(Data section Opens)

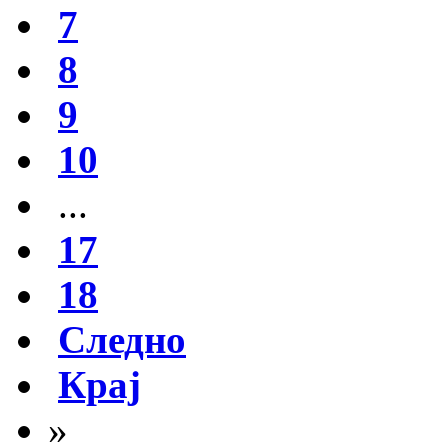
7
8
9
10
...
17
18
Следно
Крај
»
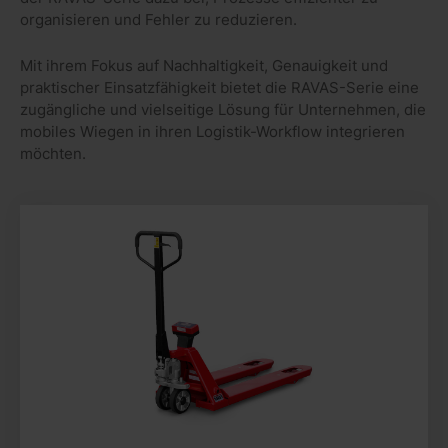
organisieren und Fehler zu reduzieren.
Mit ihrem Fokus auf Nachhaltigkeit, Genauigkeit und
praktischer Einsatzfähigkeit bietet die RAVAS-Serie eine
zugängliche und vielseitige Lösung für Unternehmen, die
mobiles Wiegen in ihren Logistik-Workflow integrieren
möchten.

(Data section Closes)

Exercise directions:
All lines from the one containing "Mit ihrem Fokus" to the end of the records, both ends included, should be printed exactly and on their own.

Solved problem:
Mit ihrem Fokus auf Nachhaltigkeit, Genauigkeit und
praktischer Einsatzfähigkeit bietet die RAVAS-Serie eine
zugängliche und vielseitige Lösung für Unternehmen, die
mobiles Wiegen in ihren Logistik-Workflow integrieren
möchten.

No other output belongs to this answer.